展示室2には、近世の利根川の東遷事業の河川改修、手賀沼・印旛沼の干拓などの紹介。

   

※利根川の東遷事業ー江戸時代初期、幕府は河川交通の整備、新田開発、農業生産力の増強、洪水対策などの目的で利根川本流の開削工事を行いました。東京湾に注いでいた本流を途中で締め切ったり、新たに川をつくったりしながら少しずつ東へ流れをかえ、承応3年(1654)に本流を銚子河口から太平洋に流す工事が完了しました。この工事の中で、様々な河川技術が考え出され、今日の護岸工事などの基盤が築かれました。

※洪水ー近世、関東地方は何度も大洪水に見舞われました。なかでも天明6年(1786)の大洪水は、天明3年(1783)の浅間山の噴火により噴出した岩石が利根川を下り、川底を上昇させたことでより被害が拡大し、江戸中が大洪水に見舞われるなど、江戸時代最大の被害をもたらしました。戦後も、暴れ川と言われた利根川は、大きな災害をもたらしました。
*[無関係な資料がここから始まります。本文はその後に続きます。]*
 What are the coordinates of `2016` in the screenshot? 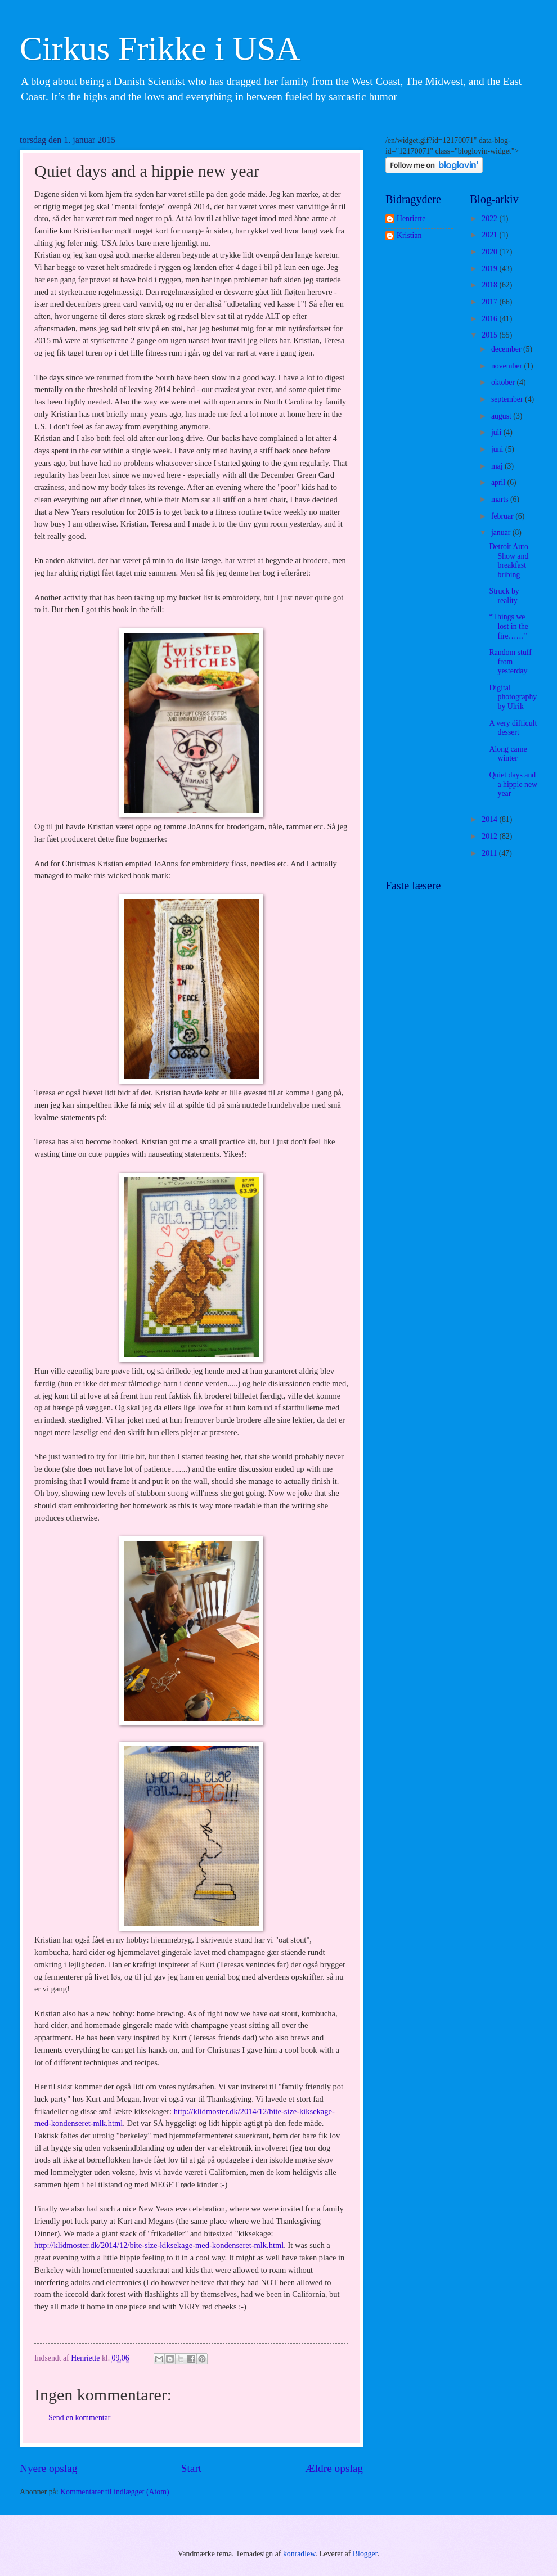 It's located at (490, 318).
※沼の干拓ー水害の防止や新田開発・水運の発達を目的とした沼の開拓工事が、徳川幕府によって継続的に試みられました。かつて関宿の周辺には大きな沼がたくさんありましたが、干拓によって姿を消しました。手賀沼も江戸時代初期から新田開発を行いましたが、度重なる洪水によって壊滅しました。その後もたびたび埋め立てを行い、新田開発が計画されましたが、成功しませんでした。印旛沼が姿を変えたのは、昭和21年(1946)の農林省直轄の干拓事業でした。
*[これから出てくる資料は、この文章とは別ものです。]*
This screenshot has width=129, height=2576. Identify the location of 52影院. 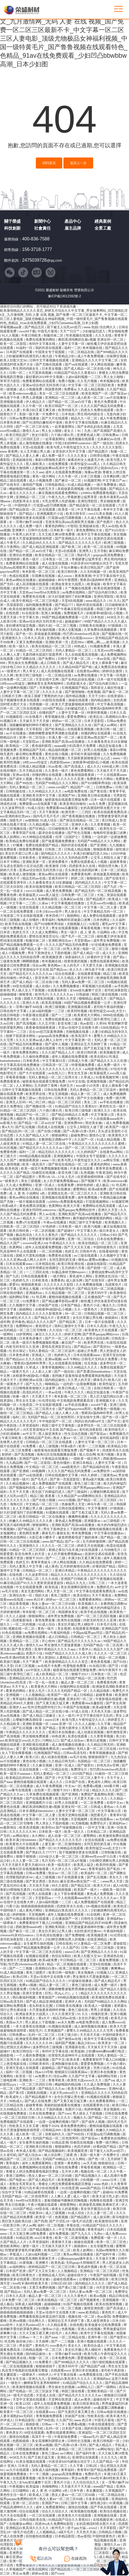 (94, 924).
展示室3には、河川交通と伝統産業を取り上げ、水運で活躍した高瀬舟、河岸問屋と醤油蔵を再現、水運の推移、河川の発達でもたらした文化を紹介。

※利根川の水運ー利根川は、渡良瀬川や鬼怒川など多くの川が合流し、関東の大動脈として大消費地江戸を中心のい物資や人の交流など重要な役割を果たしてきました。江戸時代の利根川水運の主役は、高瀬船と呼ばれる大型の川船でした。その長さは、最大で30m位もあり、米俵約1300俵を運べました。このようにして、水運が盛んになると流域のいろいろな場所に産業がおこりました。このような船が、利根川や江戸川を大きな帆を張りながら行きかい、米はもちろん生活用品や各地の特産物、人々を運びました。明治時代に入ると蒸気船(通運丸)が登場し、銚子から利根運河~東京間を運航しました。

※河川が育てた伝統産業ー水運の発達により流域各地と大消費地江戸が直接結ばれ、河岸が形成され、さまざまな物資が利根川・江戸川流域で生産されるようになりました。野田・銚子の醤油、佐原の酒、流山の味醂、猿島(茨城県南西部)のお茶などの産業が発達しました。猿島のお茶は、品質改良により「猿島茶」として幕末には海外にも輸出されています。

企画展示室には、「関宿藩と関宿」藩の歴史、関宿城の資料、藩主久世氏の関係資料の展示。

※関宿藩と関宿城ー関宿は関東平野のほぼ中心にあります。戦国時代には「関宿を支配することは一国を支配するのと同じくらいだ」と言われるほど重要な場所で、ここを手に入れるために戦国大名が戦いを繰り返しました。近世に入ると江戸幕府は関宿藩を置き、徳川家に古くから仕え、信頼できる譜代大名に関宿の支配をまかせました。藩主は、幕府の重要な仕事をこなすとともに、地元関宿では洪水対策、新田開発、産業(お茶の栽培など)に力を入れました。利根川と江戸川が分かれる関宿は河岸として栄えるとともに、「日光東往還」(日光街道の脇海道)の宿場町としても賑わいました。
関宿城は、今から500年以上前に簗田成助(当時、古河から関宿にかけて支配していた足利成氏の有力家臣)が建てたと言われています。天守閣は古い記録によると、寛文11年(1671)に江戸城富士見櫓の形をまねて建て直されました。関宿城は、佐倉城、忍城などどともに江戸城を守る重要な城の一つでした。

4階は展望室となっており、利根川・江戸川の流れをはじめ、筑波山・日光連山・富士山など関東平野を取り巻く山並みを遠望することができます。 見学して、野田市関宿地区と吉川市は、地理的に似ていると思いました。

現在、散歩コースになっている川沿いの道も多くの人々の歴史があったと考えさせられます。

コロナ禍や家族の病気などで参加も迷いましたが、半日の見学とのことで参加しました。企画担当の方も気分転換も考えコロナ感染に気を付けて実施しましたと言ってましたが、こうした時間も大切です。

【その他のPhoto】

※香取神宮の式年神幸祭での御座船、神の待つ牛ケ鼻を目指すお船渡の飾り。

※お城の北側は、庭園となっている。他にも公園として整備している。